[Opening Records section]

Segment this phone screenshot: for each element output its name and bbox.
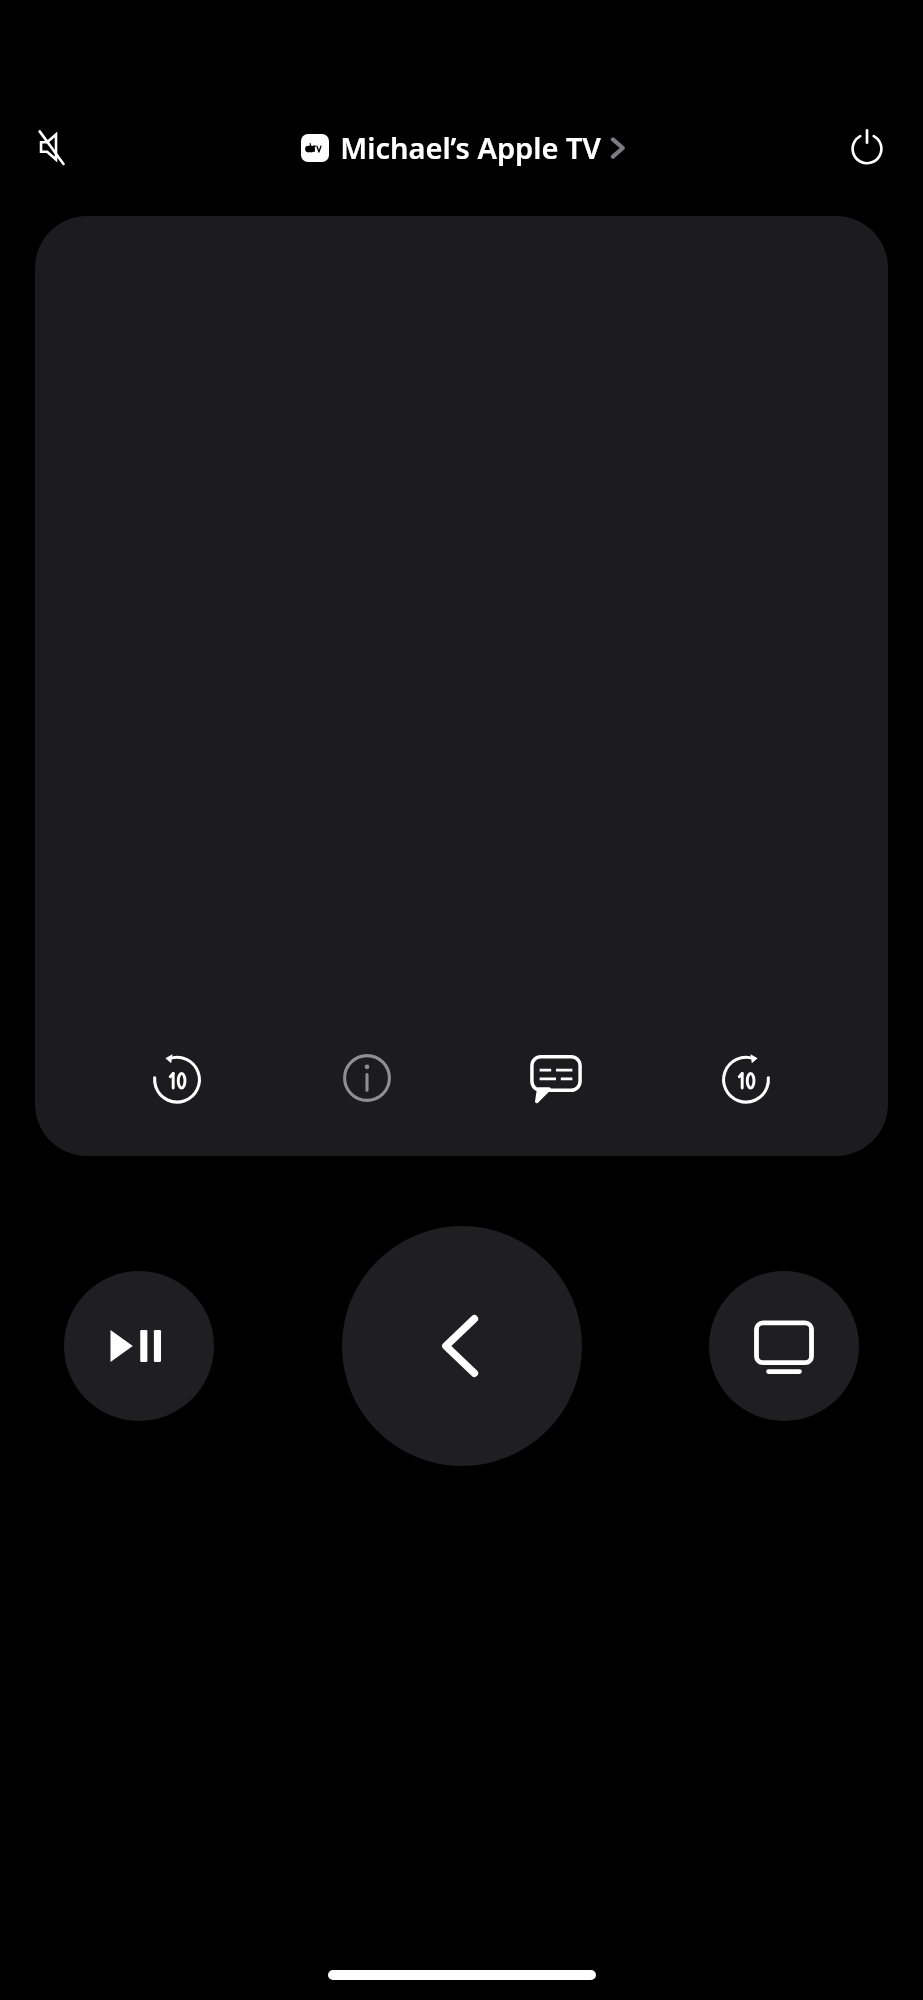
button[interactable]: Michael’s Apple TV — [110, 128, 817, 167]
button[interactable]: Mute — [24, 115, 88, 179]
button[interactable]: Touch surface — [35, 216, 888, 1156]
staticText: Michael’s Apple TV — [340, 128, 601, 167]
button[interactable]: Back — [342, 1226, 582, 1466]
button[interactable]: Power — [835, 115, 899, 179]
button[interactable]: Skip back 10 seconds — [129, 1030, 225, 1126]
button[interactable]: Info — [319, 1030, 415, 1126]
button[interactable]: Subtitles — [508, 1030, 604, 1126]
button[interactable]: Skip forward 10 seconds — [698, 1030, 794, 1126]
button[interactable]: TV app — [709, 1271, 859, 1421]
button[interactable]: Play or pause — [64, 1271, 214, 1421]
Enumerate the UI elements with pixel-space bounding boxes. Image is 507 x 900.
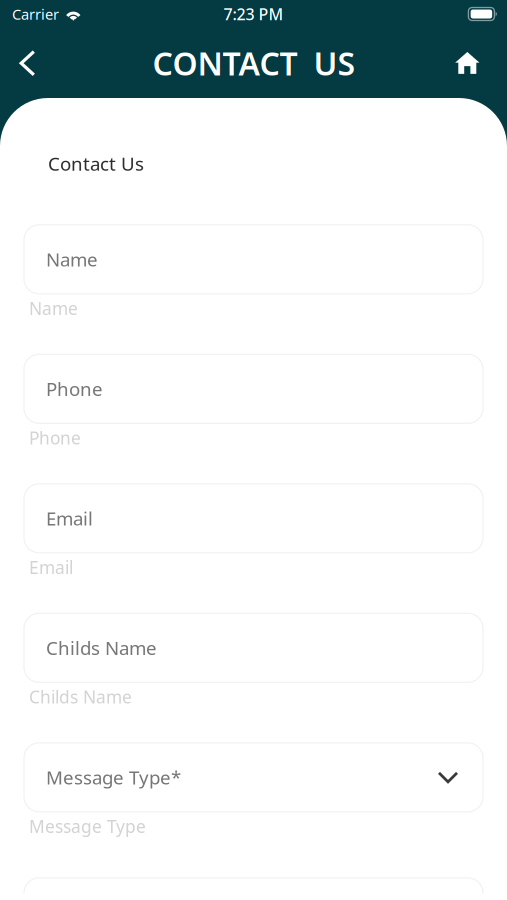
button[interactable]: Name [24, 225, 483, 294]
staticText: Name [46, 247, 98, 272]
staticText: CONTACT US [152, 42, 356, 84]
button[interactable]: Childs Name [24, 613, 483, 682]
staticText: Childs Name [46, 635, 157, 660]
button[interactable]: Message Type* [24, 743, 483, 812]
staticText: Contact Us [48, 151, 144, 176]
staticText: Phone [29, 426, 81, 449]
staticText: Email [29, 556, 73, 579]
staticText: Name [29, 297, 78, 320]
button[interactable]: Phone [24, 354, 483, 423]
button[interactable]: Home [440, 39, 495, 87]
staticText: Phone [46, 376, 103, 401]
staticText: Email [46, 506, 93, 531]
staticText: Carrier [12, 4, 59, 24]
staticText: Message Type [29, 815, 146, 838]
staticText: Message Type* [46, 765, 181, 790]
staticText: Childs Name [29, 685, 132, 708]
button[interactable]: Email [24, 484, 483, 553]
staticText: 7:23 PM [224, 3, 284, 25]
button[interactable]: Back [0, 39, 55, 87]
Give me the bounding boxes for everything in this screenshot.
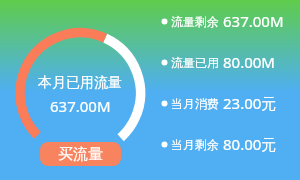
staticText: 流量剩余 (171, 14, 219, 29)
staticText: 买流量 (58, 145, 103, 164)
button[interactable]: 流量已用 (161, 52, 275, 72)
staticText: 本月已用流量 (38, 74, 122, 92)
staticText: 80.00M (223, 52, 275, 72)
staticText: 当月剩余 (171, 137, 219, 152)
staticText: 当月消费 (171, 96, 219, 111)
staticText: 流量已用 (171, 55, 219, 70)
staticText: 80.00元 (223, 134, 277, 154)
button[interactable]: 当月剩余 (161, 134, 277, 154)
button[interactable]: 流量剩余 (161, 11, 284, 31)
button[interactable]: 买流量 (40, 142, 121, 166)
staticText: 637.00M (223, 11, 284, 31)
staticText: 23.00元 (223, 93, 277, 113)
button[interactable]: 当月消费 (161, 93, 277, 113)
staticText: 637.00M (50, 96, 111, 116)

[Closing Records section]

◆ What the task asks: Exactly those lines that run from the line holding "Enumerate the UI" to the end of the listing above, both included, are to be reproduced, with pictures left out.

◆ Answer space:
Enumerate the UI elements with pixel-space bounding boxes. Image is 507 x 900.
button[interactable]: Name [24, 225, 483, 294]
staticText: Name [46, 247, 98, 272]
staticText: CONTACT US [152, 42, 356, 84]
button[interactable]: Childs Name [24, 613, 483, 682]
staticText: Childs Name [46, 635, 157, 660]
button[interactable]: Message Type* [24, 743, 483, 812]
staticText: Contact Us [48, 151, 144, 176]
staticText: Phone [29, 426, 81, 449]
staticText: Email [29, 556, 73, 579]
staticText: Name [29, 297, 78, 320]
button[interactable]: Phone [24, 354, 483, 423]
button[interactable]: Home [440, 39, 495, 87]
staticText: Phone [46, 376, 103, 401]
staticText: Email [46, 506, 93, 531]
staticText: Carrier [12, 4, 59, 24]
staticText: Message Type [29, 815, 146, 838]
staticText: Message Type* [46, 765, 181, 790]
staticText: Childs Name [29, 685, 132, 708]
button[interactable]: Email [24, 484, 483, 553]
staticText: 7:23 PM [224, 3, 284, 25]
button[interactable]: Back [0, 39, 55, 87]
Give me the bounding boxes for everything in this screenshot.
staticText: 流量剩余 (171, 14, 219, 29)
staticText: 买流量 (58, 145, 103, 164)
button[interactable]: 流量已用 (161, 52, 275, 72)
staticText: 本月已用流量 (38, 74, 122, 92)
staticText: 80.00M (223, 52, 275, 72)
staticText: 当月剩余 (171, 137, 219, 152)
staticText: 当月消费 (171, 96, 219, 111)
staticText: 流量已用 (171, 55, 219, 70)
staticText: 80.00元 (223, 134, 277, 154)
button[interactable]: 当月剩余 (161, 134, 277, 154)
button[interactable]: 流量剩余 (161, 11, 284, 31)
button[interactable]: 买流量 (40, 142, 121, 166)
staticText: 637.00M (223, 11, 284, 31)
staticText: 23.00元 (223, 93, 277, 113)
button[interactable]: 当月消费 (161, 93, 277, 113)
staticText: 637.00M (50, 96, 111, 116)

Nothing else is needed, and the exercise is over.